Where the word "escondido" occurs in a line of the listing below, copy that line.

RECORDED DATA
┏━━

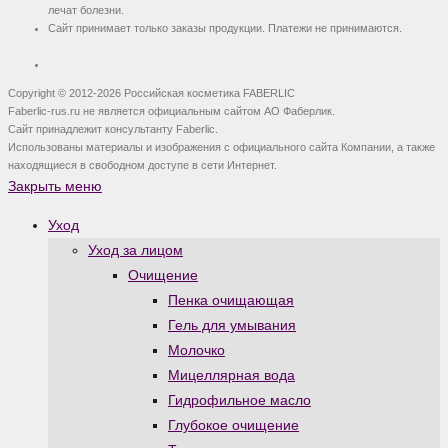
лечат болезни.
Сайт принимает только заказы продукции. Платежи не принимаются.
Copyright © 2012-2026 Российская косметика FABERLIC
Faberlic-rus.ru не является официальным сайтом АО Фаберлик.
Сайт принадлежит консультанту Faberlic.
Использованы материалы и изображения с официального сайта Компании, а также
находящиеся в свободном доступе в сети Интернет.
Закрыть меню
Уход
Уход за лицом
Очищение
Пенка очищающая
Гель для умывания
Молочко
Мицеллярная вода
Гидрофильное масло
Глубокое очищение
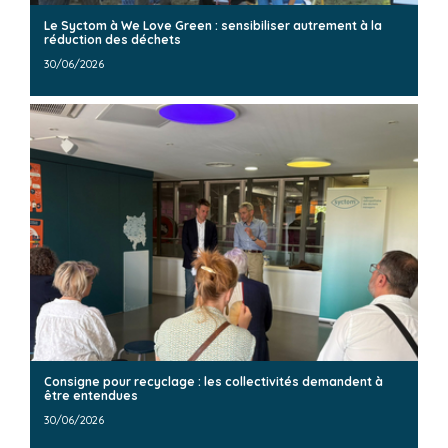
Le Syctom à We Love Green : sensibiliser autrement à la
réduction des déchets
30/06/2026
Consigne pour recyclage : les collectivités demandent à
être entendues
30/06/2026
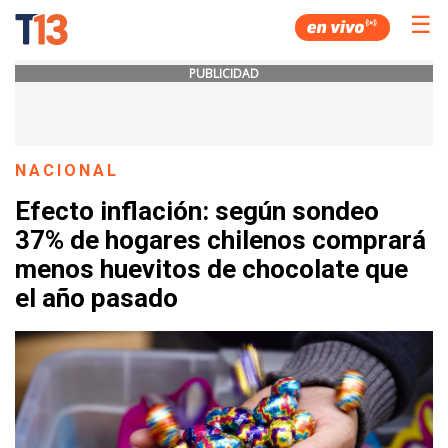
☰
PUBLICIDAD
NACIONAL
Efecto inflación: según sondeo
37% de hogares chilenos comprará
menos huevitos de chocolate que
el año pasado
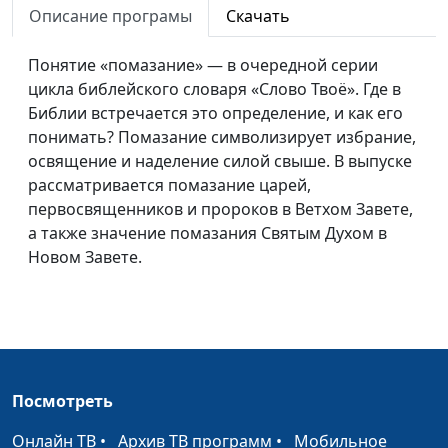
Описание програмы
Скачать
Библейский словарь: Преисподняя
#106
Понятие «помазание» — в очередной серии
Библейский словарь: Содом и Гоморра
#105
цикла библейского словаря «Слово Твоё». Где в
Библейский словарь: Исполины
#104
Библии встречается это определение, и как его
понимать? Помазание символизирует избрание,
Библейский словарь: Блудница
#103
освящение и наделение силой свыше. В выпуске
рассматривается помазание царей,
Библейский словарь: Язычники
#102
первосвященников и пророков в Ветхом Завете,
Библейский словарь: Видение
а также значение помазания Святым Духом в
#101
Новом Завете.
Библейский словарь: Труд
#100
Библейский словарь: Десятина
#99
Библейский словарь: Всесожжение
#98
Библейский словарь: Жертва
#97
Посмотреть
Библейский словарь: Жертвенник
#96
Онлайн ТВ
•
Архив ТВ программ
•
Мобильное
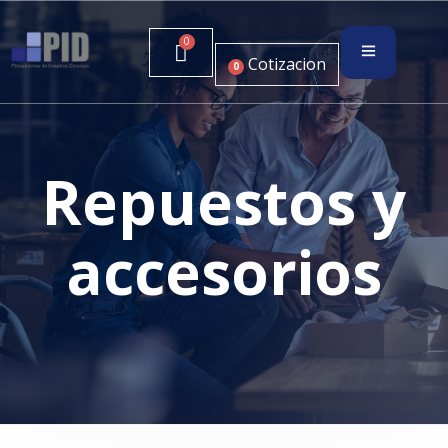
Cotizacion
0
Repuestos y
accesorios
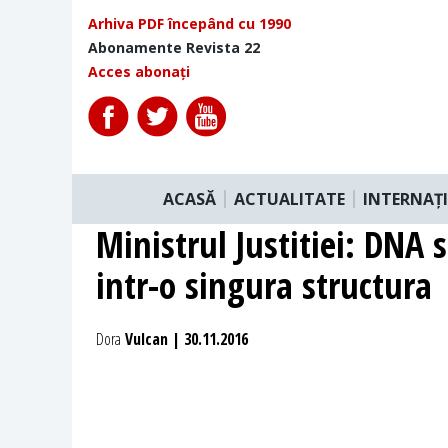
Arhiva PDF începând cu 1990
Abonamente Revista 22
Acces abonați
ACASĂ
ACTUALITATE
INTERNAȚ
Ministrul Justitiei: DNA 
intr-o singura structura
Dora
Vulcan | 30.11.2016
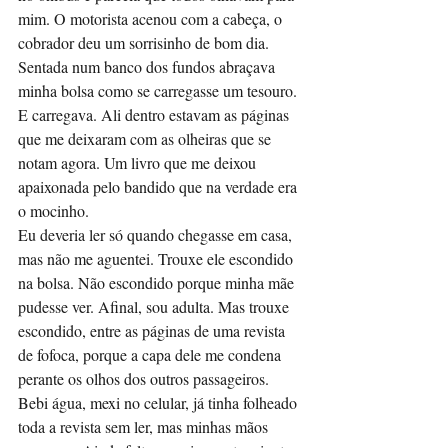
mim. O motorista acenou com a cabeça, o 
cobrador deu um sorrisinho de bom dia. 
Sentada num banco dos fundos abraçava 
minha bolsa como se carregasse um tesouro. 
E carregava. Ali dentro estavam as páginas 
que me deixaram com as olheiras que se 
notam agora. Um livro que me deixou 
apaixonada pelo bandido que na verdade era 
o mocinho.
Eu deveria ler só quando chegasse em casa, 
mas não me aguentei. Trouxe ele escondido 
na bolsa. Não escondido porque minha mãe 
pudesse ver. Afinal, sou adulta. Mas trouxe 
escondido, entre as páginas de uma revista 
de fofoca, porque a capa dele me condena 
perante os olhos dos outros passageiros.
Bebi água, mexi no celular, já tinha folheado 
toda a revista sem ler, mas minhas mãos 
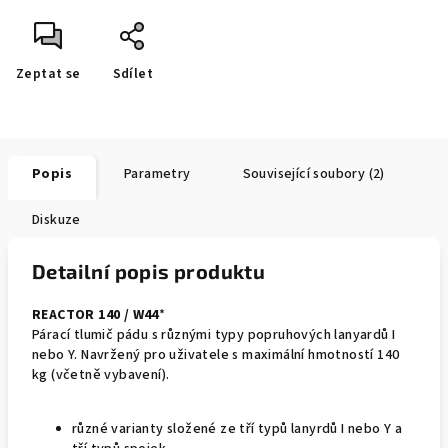
Zeptat se
Sdílet
Popis
Parametry
Související soubory (2)
Diskuze
Detailní popis produktu
REACTOR 140 / W44
*
Párací tlumič pádu s různými typy popruhových lanyardů I
nebo Y. Navržený pro uživatele s maximální hmotností 140
kg (včetně vybavení).
různé varianty složené ze tří typů lanyrdů I nebo Y a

┗━━

ANSWER TO THIS TASK
mas não me aguentei. Trouxe ele escondido 
na bolsa. Não escondido porque minha mãe 
escondido, entre as páginas de uma revista 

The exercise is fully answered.